Obtenir une réelle visibilité financière. L’idée du contrat d’objectifs d’une durée d’au moins trois ans permettrait d’éviter la situation actuelle, où l’on apprend fin mars, une diminution sensible de la participation financière de l’Etat ! Dans quel monde vivons nous ? L’évolution annuelle des dotations de l’Etat aux collectivités territoriales doit faire l’objet d’une concertation avec les élus, en amont de la discussion du projet de loi de finances et tenir compte, notamment, de l’utilité d’un indicateur comme le « panier du maire » qui a le mérite de mesurer l’inflation réellement supportée par les communes compte tenu de la structure de leurs dépenses,
Arrêter d’imposer des normes trop souvent impossibles à mettre en place, dans les délais impartis et les ressources financières des collectivités. Il serait par exemple indispensable de chiffrer en amont le coût de chacune des mesures envisagées,
Approfondir et améliorer l’évaluation des politiques publiques locales, en disposant d’indicateurs clairs permettant de mettre à plat les disparités et inégalités entre les différentes collectivités.
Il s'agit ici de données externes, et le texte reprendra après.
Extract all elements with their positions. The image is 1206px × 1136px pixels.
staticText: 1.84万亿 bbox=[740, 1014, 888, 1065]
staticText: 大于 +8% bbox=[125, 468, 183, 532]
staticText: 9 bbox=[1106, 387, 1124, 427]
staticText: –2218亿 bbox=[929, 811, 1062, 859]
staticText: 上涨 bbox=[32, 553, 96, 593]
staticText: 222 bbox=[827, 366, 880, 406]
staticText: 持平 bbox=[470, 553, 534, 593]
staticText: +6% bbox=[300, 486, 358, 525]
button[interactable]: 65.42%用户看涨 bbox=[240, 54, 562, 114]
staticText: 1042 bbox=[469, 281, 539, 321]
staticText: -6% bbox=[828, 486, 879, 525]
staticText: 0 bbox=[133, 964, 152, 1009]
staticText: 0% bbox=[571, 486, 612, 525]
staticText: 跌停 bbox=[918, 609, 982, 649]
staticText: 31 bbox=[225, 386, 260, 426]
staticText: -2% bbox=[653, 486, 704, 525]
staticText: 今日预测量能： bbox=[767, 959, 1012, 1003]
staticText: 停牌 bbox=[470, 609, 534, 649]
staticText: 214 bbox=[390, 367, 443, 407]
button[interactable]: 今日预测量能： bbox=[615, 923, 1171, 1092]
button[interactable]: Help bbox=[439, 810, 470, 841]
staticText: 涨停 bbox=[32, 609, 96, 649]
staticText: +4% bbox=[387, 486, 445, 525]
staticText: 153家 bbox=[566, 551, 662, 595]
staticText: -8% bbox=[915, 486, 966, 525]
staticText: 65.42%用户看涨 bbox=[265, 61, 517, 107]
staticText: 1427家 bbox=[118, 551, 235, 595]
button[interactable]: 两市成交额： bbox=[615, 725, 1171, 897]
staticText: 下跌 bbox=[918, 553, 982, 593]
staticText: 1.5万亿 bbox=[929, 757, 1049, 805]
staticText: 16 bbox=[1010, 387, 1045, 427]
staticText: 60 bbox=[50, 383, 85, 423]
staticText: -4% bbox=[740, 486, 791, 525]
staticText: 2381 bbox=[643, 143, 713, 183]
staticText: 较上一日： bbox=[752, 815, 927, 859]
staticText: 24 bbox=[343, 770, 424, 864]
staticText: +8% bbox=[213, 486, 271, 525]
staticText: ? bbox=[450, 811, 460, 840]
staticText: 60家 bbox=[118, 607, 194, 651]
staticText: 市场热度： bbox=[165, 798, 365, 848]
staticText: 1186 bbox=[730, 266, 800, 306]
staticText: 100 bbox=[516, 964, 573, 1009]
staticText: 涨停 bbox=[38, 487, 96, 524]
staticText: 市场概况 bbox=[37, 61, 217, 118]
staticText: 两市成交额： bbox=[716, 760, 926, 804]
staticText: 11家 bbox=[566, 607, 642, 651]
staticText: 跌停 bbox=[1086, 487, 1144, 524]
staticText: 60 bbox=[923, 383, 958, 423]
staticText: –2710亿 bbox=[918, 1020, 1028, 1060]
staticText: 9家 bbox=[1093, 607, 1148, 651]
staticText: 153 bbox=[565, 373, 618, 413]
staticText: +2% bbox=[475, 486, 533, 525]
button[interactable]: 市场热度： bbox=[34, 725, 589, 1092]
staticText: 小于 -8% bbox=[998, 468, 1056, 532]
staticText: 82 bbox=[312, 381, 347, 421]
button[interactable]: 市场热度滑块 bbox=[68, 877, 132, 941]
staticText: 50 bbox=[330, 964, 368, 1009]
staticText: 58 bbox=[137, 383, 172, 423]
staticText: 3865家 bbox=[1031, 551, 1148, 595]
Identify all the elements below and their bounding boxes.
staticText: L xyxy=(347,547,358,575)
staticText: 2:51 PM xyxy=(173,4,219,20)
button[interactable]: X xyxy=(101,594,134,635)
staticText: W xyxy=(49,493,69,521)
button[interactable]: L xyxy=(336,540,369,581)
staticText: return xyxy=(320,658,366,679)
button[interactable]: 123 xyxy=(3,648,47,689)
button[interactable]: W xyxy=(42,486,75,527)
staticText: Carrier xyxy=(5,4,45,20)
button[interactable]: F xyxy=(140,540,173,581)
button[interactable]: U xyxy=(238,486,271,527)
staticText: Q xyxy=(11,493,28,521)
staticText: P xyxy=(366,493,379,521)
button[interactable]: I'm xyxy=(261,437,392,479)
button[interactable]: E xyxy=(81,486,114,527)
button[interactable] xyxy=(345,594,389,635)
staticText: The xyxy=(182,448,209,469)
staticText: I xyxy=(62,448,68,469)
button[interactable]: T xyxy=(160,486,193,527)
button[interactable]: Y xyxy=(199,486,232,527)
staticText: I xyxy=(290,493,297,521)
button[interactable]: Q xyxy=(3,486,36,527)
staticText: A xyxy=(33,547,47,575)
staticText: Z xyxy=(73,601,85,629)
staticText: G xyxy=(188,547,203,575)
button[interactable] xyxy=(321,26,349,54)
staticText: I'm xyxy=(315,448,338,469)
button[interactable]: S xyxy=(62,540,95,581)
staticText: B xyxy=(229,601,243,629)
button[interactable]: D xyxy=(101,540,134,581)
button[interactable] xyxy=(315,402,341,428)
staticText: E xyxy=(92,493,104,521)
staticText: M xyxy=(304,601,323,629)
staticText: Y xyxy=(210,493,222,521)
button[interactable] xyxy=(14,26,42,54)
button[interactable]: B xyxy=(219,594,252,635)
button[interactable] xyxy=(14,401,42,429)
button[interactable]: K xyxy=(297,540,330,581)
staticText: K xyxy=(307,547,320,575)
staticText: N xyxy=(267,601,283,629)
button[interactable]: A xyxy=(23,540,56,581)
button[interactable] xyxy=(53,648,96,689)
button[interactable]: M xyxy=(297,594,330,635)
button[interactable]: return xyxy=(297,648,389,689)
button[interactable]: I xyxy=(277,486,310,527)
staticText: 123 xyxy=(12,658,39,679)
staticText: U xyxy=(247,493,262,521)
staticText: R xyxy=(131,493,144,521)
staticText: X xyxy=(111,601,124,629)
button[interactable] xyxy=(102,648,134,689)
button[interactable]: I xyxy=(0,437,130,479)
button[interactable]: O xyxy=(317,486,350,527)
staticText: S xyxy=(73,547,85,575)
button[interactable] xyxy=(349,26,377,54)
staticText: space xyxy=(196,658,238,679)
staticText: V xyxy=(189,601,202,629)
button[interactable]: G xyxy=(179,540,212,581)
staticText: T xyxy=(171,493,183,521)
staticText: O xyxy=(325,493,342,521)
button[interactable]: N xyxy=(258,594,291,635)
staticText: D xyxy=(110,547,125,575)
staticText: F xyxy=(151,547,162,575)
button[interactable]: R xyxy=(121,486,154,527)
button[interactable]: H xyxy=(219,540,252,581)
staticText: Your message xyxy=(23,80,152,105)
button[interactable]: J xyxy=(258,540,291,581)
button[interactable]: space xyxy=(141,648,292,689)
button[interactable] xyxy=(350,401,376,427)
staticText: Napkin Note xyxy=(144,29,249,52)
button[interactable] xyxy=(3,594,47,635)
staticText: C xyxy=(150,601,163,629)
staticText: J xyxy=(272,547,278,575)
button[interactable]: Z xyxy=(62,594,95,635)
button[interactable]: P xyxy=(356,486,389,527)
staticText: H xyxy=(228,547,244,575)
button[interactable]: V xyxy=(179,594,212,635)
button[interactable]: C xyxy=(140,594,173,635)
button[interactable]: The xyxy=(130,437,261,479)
Selon quels critères sont quantifier et décider décider les dotations d’Etat ? Quelquefois les communes déjà les plus riches ont plus de dotations que d’autres, voisines disposant de moins de ressources. Il serait également utile de disposer de référentiels des coûts des principaux services publics locaux …
Quelques définitions, histoire d’y voir plus clair …
Les droits de mutation : appelés également droits d’enregistrement. Ils sont exigés par l’Administration fiscale lors de la transmission du bien d’un patrimoine. Ils s’appliquent à presque toutes les transactions immobilières (certaines ventes restant soumises à la TVA et non aux droits d’enregistrement). Le montant de ces droits est divisé en plusieurs parties : une pour l’Etat, une pour le Département et une pour la Commune du lieu de situation du bien.
Panier du maire : l’Association des maires de France (AMF) et la banque DEXIA, calcule, chaque année, un indice d’augmentation des prix afin d’évaluer l’inflation réelle des collectivités selon la nature de leurs dépenses. Depuis sa création, cet indice a toujours évolué à un rythme plus soutenu que l’inflation, l’écart se creusant ou se resserrant au gré de l’évolution de certaines composantes davantage représentées dans le panier du maire que dans celui de la ménagère. À la fin du premier semestre 2009, l’écart entre l’augmentation de l’indice de prix des dépenses communales et l’inflation hors tabac s’élève à 1,3 point, comme à la fin du premier semestre 2008. La commission des finances de l’AMF, demande régulièrement à l’état «de changer la référence», afin de faire progresser les concours financiers de l’Etat selon cet indicateur et prendre ainsi «en compte l’inflation réellement supportée par les collectivités locales en général et les communes en particulier».
Le glissement vieillesse technicité (GVT) : La masse des rémunérations des personnels évolue non seulement en fonction des mesures catégorielles ou générales d’augmentation du pouvoir d’achat mais également en fonction des mesures d’ancienneté et de promotion appliquées individuellement à chacun des salariés concernés.Ce phénomène est connu sous le nom de glissement-vieillesse-technicité (GVT), il se compose : d’un effet de carrière (ou GVT positif), qui retrace l’incidence positive sur la masse salariale des avancements et promotions dont bénéficient régulièrement les fonctionnaires ; d’un effet de noria (ou GVT négatif) qui traduit l’incidence généralement négative sur la masse salariale du jeu des entrées-sorties.